This U.S.-France cooperative research project between Hichem Frigui's research group at the University of Memphis and the IMEDIA research team led by Nozha Boujemaa at the French National Institute for Research in Informatics and Applied Mathematics (INRIA) in Rocquencourt focuses on the development of effective clustering algorithms suitable for categorizing massive multi-modal scientific data collections. The proposal addresses theoretical aspects of clustering algorithms and their applications in analyzing and organizing scientific data sets, namely: (1) scientific text and related images in botanical biodiversity date produced in the last 50 years; and (2) gene expression data from Arabidopsis thaliana genome project.
Intellectual Merit: The project will advance knowledge in data clustering methods using integration of fuzzy set theory and statistical estimators. They will develop new algorithms that identify clusters of data in subspaces, that combine multi-modal features, and that use few labeled samples to guide the clustering process.

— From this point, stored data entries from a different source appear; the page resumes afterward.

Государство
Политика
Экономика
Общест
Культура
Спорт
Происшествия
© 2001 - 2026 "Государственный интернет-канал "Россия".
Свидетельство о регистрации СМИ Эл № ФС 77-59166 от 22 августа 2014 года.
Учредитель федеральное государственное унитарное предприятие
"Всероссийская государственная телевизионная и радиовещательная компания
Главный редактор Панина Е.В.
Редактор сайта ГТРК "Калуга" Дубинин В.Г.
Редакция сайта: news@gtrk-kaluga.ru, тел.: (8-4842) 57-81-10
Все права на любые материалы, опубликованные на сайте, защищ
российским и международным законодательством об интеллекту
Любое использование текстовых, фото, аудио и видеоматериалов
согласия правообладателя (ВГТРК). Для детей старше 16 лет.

Broader Impacts: The new algorithms, along with the scientific data sets, will be combined with the U.S. investigator's content-based image retrieval (CBIR) prototype funded under his NSF-CAREER project. The CBIR prototype will be used in education activities for freshman engineering and computer science students as well as high school students. The methods developed will be useful for applications in information security, bioinformatics, content-based multimedia and other large data sets. Through this award, U.S. students are given the opportunity to develop research skills in an international research environment and initiate partnerships with French researchers for future collaboration.